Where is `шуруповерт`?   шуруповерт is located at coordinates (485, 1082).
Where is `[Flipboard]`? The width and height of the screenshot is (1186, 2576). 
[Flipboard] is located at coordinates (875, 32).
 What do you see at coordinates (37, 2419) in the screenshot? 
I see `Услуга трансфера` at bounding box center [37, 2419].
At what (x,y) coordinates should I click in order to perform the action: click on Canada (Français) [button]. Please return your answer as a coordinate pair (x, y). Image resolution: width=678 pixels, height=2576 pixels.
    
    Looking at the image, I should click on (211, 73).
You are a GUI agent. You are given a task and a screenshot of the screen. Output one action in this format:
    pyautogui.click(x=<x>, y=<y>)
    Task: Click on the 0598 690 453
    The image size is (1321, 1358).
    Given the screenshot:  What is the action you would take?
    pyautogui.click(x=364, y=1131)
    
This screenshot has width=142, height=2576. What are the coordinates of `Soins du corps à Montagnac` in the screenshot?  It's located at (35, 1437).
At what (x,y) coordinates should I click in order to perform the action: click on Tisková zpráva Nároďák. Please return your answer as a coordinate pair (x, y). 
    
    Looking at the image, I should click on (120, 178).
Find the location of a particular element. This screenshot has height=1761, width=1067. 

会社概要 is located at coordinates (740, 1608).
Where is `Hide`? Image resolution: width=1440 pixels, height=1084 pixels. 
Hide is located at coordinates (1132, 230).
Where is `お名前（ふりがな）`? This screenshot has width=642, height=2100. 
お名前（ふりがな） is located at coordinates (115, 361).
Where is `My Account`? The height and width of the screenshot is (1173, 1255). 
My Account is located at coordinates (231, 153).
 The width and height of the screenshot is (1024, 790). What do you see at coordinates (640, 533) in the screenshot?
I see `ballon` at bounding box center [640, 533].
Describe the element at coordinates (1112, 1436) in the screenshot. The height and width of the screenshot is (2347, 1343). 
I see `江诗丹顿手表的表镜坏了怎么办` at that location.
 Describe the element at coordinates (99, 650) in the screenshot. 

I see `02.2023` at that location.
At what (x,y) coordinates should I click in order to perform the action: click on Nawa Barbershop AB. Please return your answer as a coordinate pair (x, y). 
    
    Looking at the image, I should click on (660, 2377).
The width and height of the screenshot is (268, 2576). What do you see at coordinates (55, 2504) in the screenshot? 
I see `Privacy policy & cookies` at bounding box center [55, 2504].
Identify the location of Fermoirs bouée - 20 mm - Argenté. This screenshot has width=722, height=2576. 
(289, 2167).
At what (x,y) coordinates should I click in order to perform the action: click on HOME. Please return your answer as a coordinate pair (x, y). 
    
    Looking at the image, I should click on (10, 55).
________________________
### Work request
Output the entire listing exactly as it appears above.

### Written solution
Where is `шуруповерт`?   шуруповерт is located at coordinates (485, 1082).
Where is `[Flipboard]`? The width and height of the screenshot is (1186, 2576). 
[Flipboard] is located at coordinates (875, 32).
 What do you see at coordinates (37, 2419) in the screenshot? 
I see `Услуга трансфера` at bounding box center [37, 2419].
At what (x,y) coordinates should I click in order to perform the action: click on Canada (Français) [button]. Please return your answer as a coordinate pair (x, y). Image resolution: width=678 pixels, height=2576 pixels.
    
    Looking at the image, I should click on (211, 73).
You are a GUI agent. You are given a task and a screenshot of the screen. Output one action in this format:
    pyautogui.click(x=<x>, y=<y>)
    Task: Click on the 0598 690 453
    The image size is (1321, 1358).
    Given the screenshot:  What is the action you would take?
    pyautogui.click(x=364, y=1131)
    
This screenshot has width=142, height=2576. What are the coordinates of `Soins du corps à Montagnac` in the screenshot?  It's located at (35, 1437).
At what (x,y) coordinates should I click in order to perform the action: click on Tisková zpráva Nároďák. Please return your answer as a coordinate pair (x, y). 
    
    Looking at the image, I should click on (120, 178).
Find the location of a particular element. This screenshot has height=1761, width=1067. 

会社概要 is located at coordinates (740, 1608).
Where is `Hide`? Image resolution: width=1440 pixels, height=1084 pixels. 
Hide is located at coordinates (1132, 230).
Where is `お名前（ふりがな）`? This screenshot has width=642, height=2100. 
お名前（ふりがな） is located at coordinates (115, 361).
Where is `My Account`? The height and width of the screenshot is (1173, 1255). 
My Account is located at coordinates (231, 153).
 The width and height of the screenshot is (1024, 790). What do you see at coordinates (640, 533) in the screenshot?
I see `ballon` at bounding box center [640, 533].
Describe the element at coordinates (1112, 1436) in the screenshot. The height and width of the screenshot is (2347, 1343). 
I see `江诗丹顿手表的表镜坏了怎么办` at that location.
 Describe the element at coordinates (99, 650) in the screenshot. 

I see `02.2023` at that location.
At what (x,y) coordinates should I click in order to perform the action: click on Nawa Barbershop AB. Please return your answer as a coordinate pair (x, y). 
    
    Looking at the image, I should click on (660, 2377).
The width and height of the screenshot is (268, 2576). What do you see at coordinates (55, 2504) in the screenshot? 
I see `Privacy policy & cookies` at bounding box center [55, 2504].
Identify the location of Fermoirs bouée - 20 mm - Argenté. This screenshot has width=722, height=2576. 
(289, 2167).
At what (x,y) coordinates should I click in order to perform the action: click on HOME. Please return your answer as a coordinate pair (x, y). 
    
    Looking at the image, I should click on (10, 55).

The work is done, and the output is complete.